CS 324: Agglomerative Clustering

Note to self: If you give this assignment again, make sure that students are aware that if they want it to be efficient, they need to code up their own heap. You use a heap for maintaining distances between all pairs of clusters. When you merge two clusters, you need to be able to find all find all others instances of those clusters in the heap to adjust their entries accordingly. The problem is that it takes O(n) to search through the heap for that, which defeats the whole purpose of using the heap. But if you implement the heap yourself, you can also keep a separate dictionary of pairs that map to the index in the heap where the value is. As you update the heap and move things around, update the dictionary.

For this clustering assignment, you will code up a version of agglomerative clustering.

This file contains tab delimited data of a version of the writing portfolio data.

Your assignment is to implement agglomerative clustering, and run it on this dataset. Here are some specific things that you should and shouldn't do.

  1. To measure the distance between two clusters, use the Euclidean-squared distance between the centroids of those clusters (i.e., the mean). Handle a single point as a cluster of one point.
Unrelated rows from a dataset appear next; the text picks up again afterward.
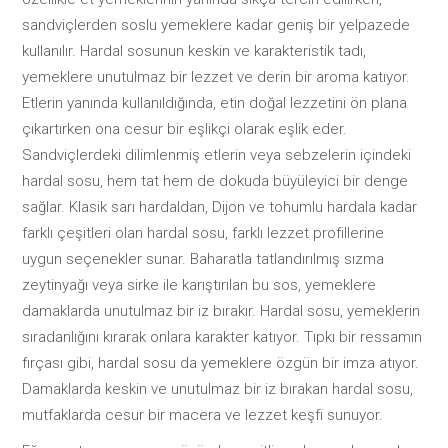
sandviçlerden soslu yemeklere kadar geniş bir yelpazede
kullanılır. Hardal sosunun keskin ve karakteristik tadı,
yemeklere unutulmaz bir lezzet ve derin bir aroma katıyor.
Etlerin yanında kullanıldığında, etin doğal lezzetini ön plana
çıkartırken ona cesur bir eşlikçi olarak eşlik eder.
Sandviçlerdeki dilimlenmiş etlerin veya sebzelerin içindeki
hardal sosu, hem tat hem de dokuda büyüleyici bir denge
sağlar. Klasik sarı hardaldan, Dijon ve tohumlu hardala kadar
farklı çeşitleri olan hardal sosu, farklı lezzet profillerine
uygun seçenekler sunar. Baharatla tatlandırılmış sızma
zeytinyağı veya sirke ile karıştırılan bu sos, yemeklere
damaklarda unutulmaz bir iz bırakır. Hardal sosu, yemeklerin
sıradanlığını kırarak onlara karakter katıyor. Tıpkı bir ressamın
fırçası gibi, hardal sosu da yemeklere özgün bir imza atıyor.
Damaklarda keskin ve unutulmaz bir iz bırakan hardal sosu,
mutfaklarda cesur bir macera ve lezzet keşfi sunuyor.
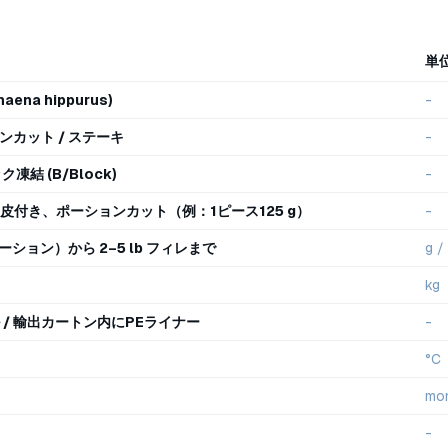
単
aena hippurus)
-
ョンカット / ステーキ
-
ク凍結 (B/Block)
-
皮付き、ポーションカット（例：1ピース125 g）
-
ポーション）から 2–5 lb フィレまで
g /
kg
 / 輸出カートン内にPEライナー
-
°C
mo
-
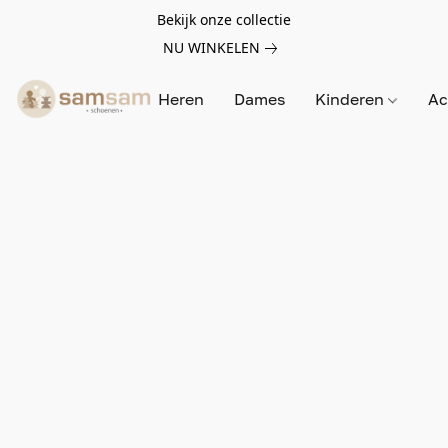
Bekijk onze collectie
NU WINKELEN
Heren
Dames
Kinderen
Ac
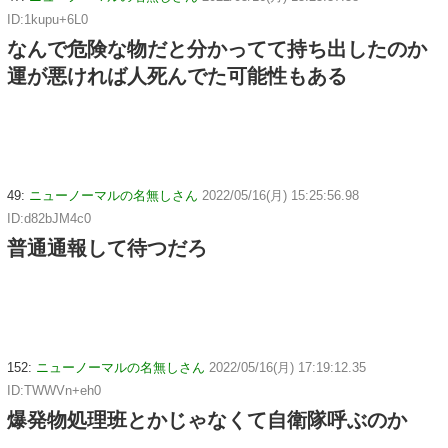
ID:1kupu+6L0
なんで危険な物だと分かってて持ち出したのか
運が悪ければ人死んでた可能性もある
49:
ニューノーマルの名無しさん
2022/05/16(月) 15:25:56.98
ID:d82bJM4c0
普通通報して待つだろ
152:
ニューノーマルの名無しさん
2022/05/16(月) 17:19:12.35
ID:TWWVn+eh0
爆発物処理班とかじゃなくて自衛隊呼ぶのか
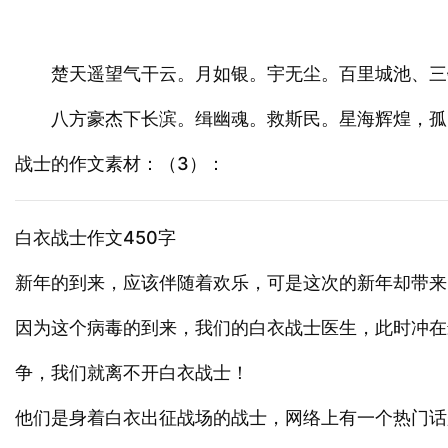
楚天遥望气干云。月如银。宇无尘。百里城池、三
八方豪杰下长滨。缉幽魂。救斯民。星海辉煌，孤
战士的作文素材：（3）：
白衣战士作文450字
新年的到来，应该伴随着欢乐，可是这次的新年却带来
因为这个病毒的到来，我们的白衣战士医生，此时冲在
争，我们就离不开白衣战士！
他们是身着白衣出征战场的战士，网络上有一个热门话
  2. The process of determining which clusters to merge next can be done via looking at all pairs every time, or via a smart process. The last part of section 8.3.1 in the Tan textbook discusses this, as does section 7.2.2 in the Mining Massive Datasets book. You can get most of the credit for this assignment if you want to avoid this whole efficiency approach and do a simpler search for nearest clusters, but some small fraction of the grading points will be reserved for this. Make sure to document very clearly what you're doing so that the graders can determine whether or not you're attempting a more efficient process than linear search.

  3. The column "HS Rank" has a mysterious value of 9999.99 if it is unknown. Make sure that you appropriately treat it, and blank values elsewhere in the dataset, as missing.

  4. Make sure that you standardize the data. In doing so, ignore all missing data to calculate the mean and standard deviation, then fill missing data in with zeros after standardizing.

  5. Plot the total SSE vs. number of clusters, for k varying from 1 to 20. In the writeup that you submit with your assignment, use both this plot and the cluster centers that you find to explain what you think the "best" value of k should be.

  6. Specifically for the choice of k=5, obtain the cluster centers. Provide these centers in your writeup, and interpret them. (This is to give the grader a fighting chance at trying to grade a consistently defined problem.)